### Task objective:
Wherever "convalidó" shows up in the records below, copy the whole line.

[Records from a collection]
⁂

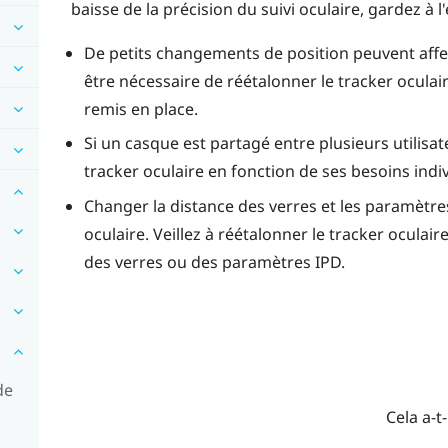
baisse de la précision du suivi oculaire, gardez à l'
De petits changements de position peuvent affect
être nécessaire de réétalonner le tracker oculaire
remis en place.
Si un casque est partagé entre plusieurs utilisat
tracker oculaire en fonction de ses besoins indiv
Changer la distance des verres et les paramètre
oculaire. Veillez à réétalonner le tracker oculai
des verres ou des paramètres IPD.
de
Cela a-t-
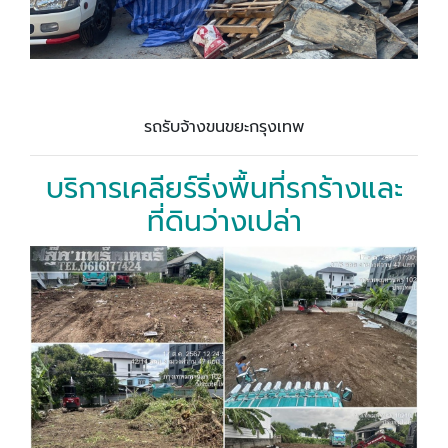
รถรับจ้างขนขยะกรุงเทพ
บริการเคลียร์ริ่งพื้นที่รกร้างและ
ที่ดินว่างเปล่า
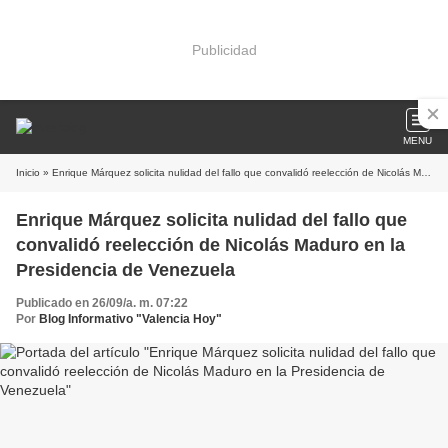
Publicidad
MENU
Inicio
» Enrique Márquez solicita nulidad del fallo que convalidó reelección de Nicolás Maduro en la Presidencia de Venezuela
Enrique Márquez solicita nulidad del fallo que
convalidó reelección de Nicolás Maduro en la
Presidencia de Venezuela
Publicado en 26/09/a. m. 07:22
Por
Blog Informativo "Valencia Hoy"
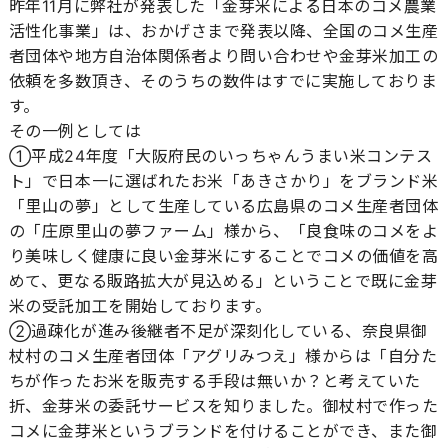
昨年11月に弊社が発表した「金芽米による日本のコメ農業
活性化事業」は、おかげさまで発表以降、全国のコメ生産
者団体や地方自治体関係者より問い合わせや金芽米加工の
依頼を多数頂き、そのうちの数件はすでに実施しておりま
す。
その一例としては
①平成24年度「大阪府民のいっちゃんうまい米コンテス
ト」で日本一に選ばれたお米「あきさかり」をブランド米
「里山の夢」として生産している広島県のコメ生産者団体
の「庄原里山の夢ファーム」様から、「良食味のコメをよ
り美味しく健康に良い金芽米にすることでコメの価値を高
めて、更なる販路拡大が見込める」ということで既に金芽
米の受託加工を開始しております。
②過疎化が進み後継者不足が深刻化している、奈良県御
杖村のコメ生産者団体「アグリみつえ」様からは「自分た
ちが作ったお米を販売する手段は無いか？と考えていた
折、金芽米の委託サービスを知りました。御杖村で作った
コメに金芽米というブランドを付けることができ、また御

⁂

### Solved problem:
» Enrique Márquez solicita nulidad del fallo que convalidó reelección de Nicolás Maduro en la Presidencia de Venezuela
convalidó reelección de Nicolás Maduro en la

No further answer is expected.